My dad was (is) a big Tolkien fan and I was an advanced reader for my age. those two things combined with a nerdy streak set me off on my adventure. My reading teacher encouraged me, even if her true stories were about now she faked reading The Hobbit for a class. Soon, I was making cloaks out of blankets and rings out of bottle caps.
In 1999 or 2000, at the movies with my long-time beau, I saw a preview for the first Lord of the Rings movie. It was more than a year out, but we bustled with excitement after the feature ended, about how we couldn’t wait to see the movie together. We had a lot of things in common, and a lot of individual geekery, but Middle Earth was our only geek common ground. I vowed that I would read each of the books again so that I could imagine each character and place one more time, from my mind, rather than recall what was fed to me in the movie. Although the idea of seeing the movie brought me joy, the idea of being robbed of my own mental creations saddened me.
Just a couple days before the movie came out, longtime beau and I split up. It was a really rough time for me. We saw the movie together anyway, and I remember a weird, sad, and nerdy moment involving a tear that just wouldn’t fall. It was a moment we both caught and a moment I tried to assign more meaning to, when we came together in its long, wavering, eternity on my lower lashes in front of the bright screen. It was a tear for the relationship, sure. But it was a tear for the fact that, while we could make promises all we wanted, we knew in our hearts that we wouldn’t nerd out to The Two Towers, Return of the King, or The Hobbit. Not together, anyway. It was the last nerdy road for us.

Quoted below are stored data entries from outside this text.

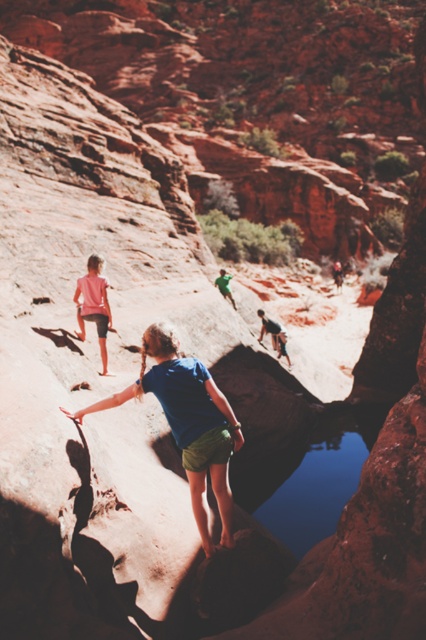 Between blue fabric shorts at center and pink fabric shorts at lower left, which one appears on the left side from the viewer's perspective?

pink fabric shorts at lower left is more to the left.

Find the location of a particular element. The width and height of the screenshot is (426, 640). blue fabric shorts at center is located at coordinates (187, 422).

Between pink fabric shorts at lower left and smooth gray rock climber at center, which one has less height?

Standing shorter between the two is smooth gray rock climber at center.

Is pink fabric shorts at lower left to the right of smooth gray rock climber at center from the viewer's perspective?

In fact, pink fabric shorts at lower left is to the left of smooth gray rock climber at center.

Does point (83, 317) lie in front of point (275, 337)?

Yes, point (83, 317) is in front of point (275, 337).

This screenshot has width=426, height=640. In order to click on pink fabric shorts at lower left in this screenshot , I will do `click(94, 305)`.

Between blue fabric shorts at center and smooth gray rock climber at center, which one is positioned lower?

Positioned lower is blue fabric shorts at center.

Does blue fabric shorts at center have a larger size compared to smooth gray rock climber at center?

Correct, blue fabric shorts at center is larger in size than smooth gray rock climber at center.

In the scene shown: Who is more distant from viewer, [152,387] or [287,362]?

Positioned behind is point [287,362].

What are the coordinates of `blue fabric shorts at center` in the screenshot? It's located at (187, 422). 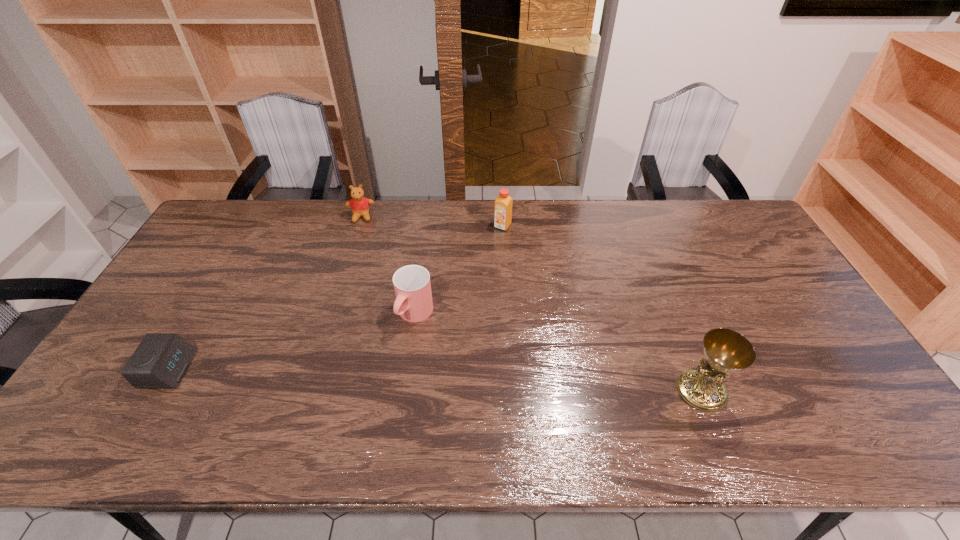 In order to click on free space on the desktop that is between the alarm clock and the rightmost object and is positioned on the side of the third object from right to left with the handle in this screenshot , I will do `click(373, 377)`.

Image resolution: width=960 pixels, height=540 pixels. In order to click on free spot on the desktop that is between the shortest object and the tallest object and is positioned on the front-facing side of the fourth object from right to left in this screenshot , I will do `click(353, 377)`.

At what (x,y) coordinates should I click in order to perform the action: click on free spot on the desktop that is between the shortest object and the tallest object and is positioned on the front and back of the orange juice. Please return your answer as a coordinate pair (x, y). This screenshot has width=960, height=540. Looking at the image, I should click on (400, 379). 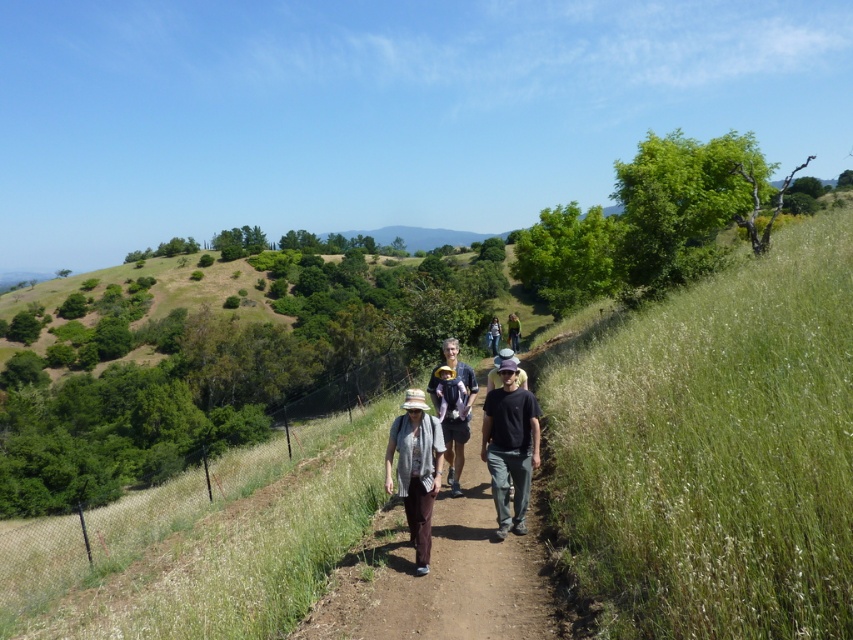 Question: Which point is closer to the camera?

Choices:
 (A) (515, 349)
 (B) (440, 541)

Answer: (B)

Question: Can you confirm if green grassy hillside at right is smaller than brown dirt path at center?

Choices:
 (A) no
 (B) yes

Answer: (B)

Question: Considering the relative positions of black cotton shirt at center and brown woven hat at center in the image provided, where is black cotton shirt at center located with respect to brown woven hat at center?

Choices:
 (A) left
 (B) right

Answer: (B)

Question: Is denim jacket at center positioned behind light brown leather jacket at center?

Choices:
 (A) yes
 (B) no

Answer: (A)

Question: Which is nearer to the denim jacket at center?

Choices:
 (A) light brown leather jacket at center
 (B) brown dirt path at center

Answer: (A)

Question: Which object is the farthest from the black cotton shirt at center?

Choices:
 (A) light brown leather jacket at center
 (B) green grassy hillside at right
 (C) brown woven hat at center
 (D) denim jacket at center

Answer: (D) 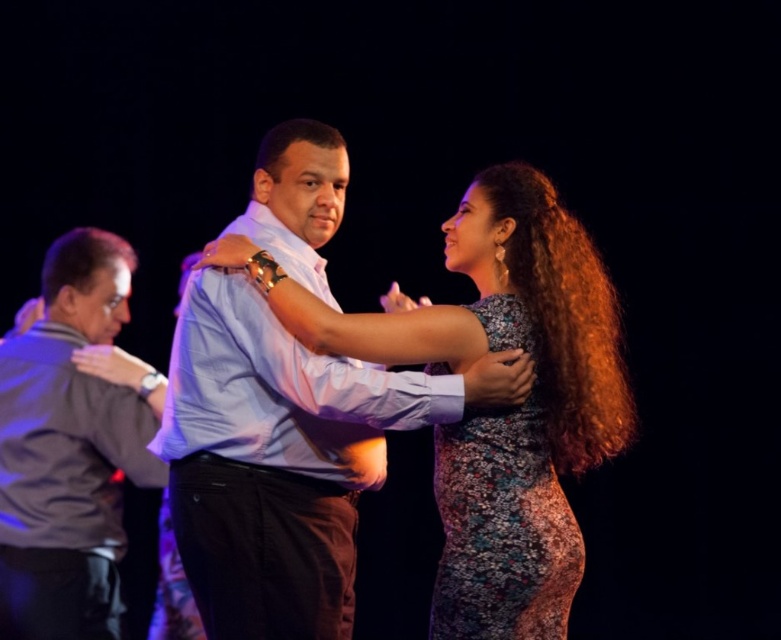 Question: Does floral dress at center have a smaller size compared to gray fabric shirt at left?

Choices:
 (A) yes
 (B) no

Answer: (B)

Question: Which point is farther to the camera?

Choices:
 (A) (537, 481)
 (B) (20, 544)
 (C) (551, 627)

Answer: (B)

Question: Where is gray fabric shirt at left located in relation to floral lace dress at center in the image?

Choices:
 (A) below
 (B) above

Answer: (B)

Question: Does gray fabric shirt at left have a greater width compared to floral lace dress at center?

Choices:
 (A) yes
 (B) no

Answer: (A)

Question: Which point appears farthest from the camera in this image?

Choices:
 (A) (109, 604)
 (B) (526, 524)
 (C) (537, 323)

Answer: (A)

Question: Which point is closer to the camera?

Choices:
 (A) (471, 518)
 (B) (537, 244)
 (C) (73, 371)

Answer: (A) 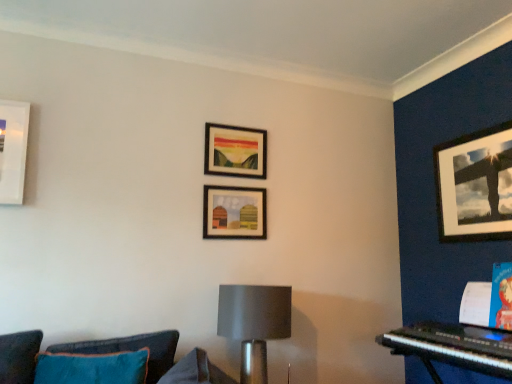 Question: Is matte black picture frame at upper center, the first picture frame from the left, inside the boundaries of black plastic keyboard at lower right, or outside?

Choices:
 (A) outside
 (B) inside

Answer: (A)

Question: Based on their sizes in the image, would you say matte black picture frame at upper center, the first picture frame from the left, is bigger or smaller than black plastic keyboard at lower right?

Choices:
 (A) big
 (B) small

Answer: (B)

Question: Considering the real-world distances, which object is farthest from the matte black picture frame at upper right, the first picture frame from the right?

Choices:
 (A) matte black picture frame at upper center, acting as the 3th picture frame starting from the right
 (B) matte gray lampshade at center
 (C) teal fabric couch at lower left
 (D) black plastic keyboard at lower right
 (E) matte wooden picture frame at center, which appears as the 2th picture frame when viewed from the left

Answer: (C)

Question: Which is nearer to the matte wooden picture frame at center, positioned as the second picture frame in right-to-left order?

Choices:
 (A) black plastic keyboard at lower right
 (B) matte gray lampshade at center
 (C) matte black picture frame at upper right, the first picture frame from the right
 (D) matte black picture frame at upper center, the first picture frame from the left
 (E) teal fabric couch at lower left

Answer: (D)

Life went on, and I went on many adventures-some solo, and some with accomplices, although never with burglars or dwarves, and with the exception of a few bad dates and some not so great friends, there were almost never trolls, goblins, or orcs. There may have been some mountains, and maybe even a charming dragon with a jewel-crusted belly. I can recall conversations with men that certainly felt like riddles in the dark. There were indeed times in my life where I wanted to put a ring on my finger and disappear, and thankfully plenty of more times where I metaphorically pulled the ring off of my finger and emerged, standing out there for the world to see.
Like a Baggins in his hole, I love the life I have built around me. Like a Took, sometimes I get excited by adventure.
But I am not a hobbit. My life, as pleasant as it is, is busy with obligations and jobs and the occasional adventure, and one of the things that has sadly slipped to low priority is reading. I spend my days with a librarian these days; the irony is not lost on my there. reading 900 pages on the beach was not unusual for me as a teen, reading 300 pages in months as an adult, is. So when the thought crossed my mind to read The Hobbit before the film came out, I knew it would be one of those things that I never crossed off my list.
Tonight, however, after less than a week, I finished rereading The Hobbit after almost 27 years since the last time. It was better than I remember. When I close my eyes tonight I will see Smaug, as I imagine him, with big marble eyes, Thorin’s beard, as yellow and stained as I want it to be, and the eagles, as big as an airplane. Bilbo himself will be cute and pleasant looking, only vaguely human, and elves will all be pasty and pretty, and Gollum will be kind of a walking booger and not made of cgi. And then over the weekend I will see the movie (unless I can’t wait and Download it tomorrow!) and all of those images in my head will likely be replaced by those in the film, forever.